┏━━

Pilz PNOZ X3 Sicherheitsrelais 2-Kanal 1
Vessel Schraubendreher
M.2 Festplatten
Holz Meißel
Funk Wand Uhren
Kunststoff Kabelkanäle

┗━━
┏━━

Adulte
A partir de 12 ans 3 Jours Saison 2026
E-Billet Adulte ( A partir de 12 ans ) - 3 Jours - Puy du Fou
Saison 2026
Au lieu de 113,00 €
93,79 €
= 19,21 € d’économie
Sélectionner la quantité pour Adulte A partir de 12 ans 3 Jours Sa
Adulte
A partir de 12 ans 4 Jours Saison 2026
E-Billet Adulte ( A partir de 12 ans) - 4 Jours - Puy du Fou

┗━━

→ What the task asks
Exact duplication is required for the lines above, from the line that contains "Pilz PNOZ X3 Sicherheitsrelais 2-Kanal 1" to the line that contains "Kunststoff Kabelkanäle", inclusive; omit all others.

→ Response to this task
Pilz PNOZ X3 Sicherheitsrelais 2-Kanal 1
Vessel Schraubendreher
M.2 Festplatten
Holz Meißel
Funk Wand Uhren
Kunststoff Kabelkanäle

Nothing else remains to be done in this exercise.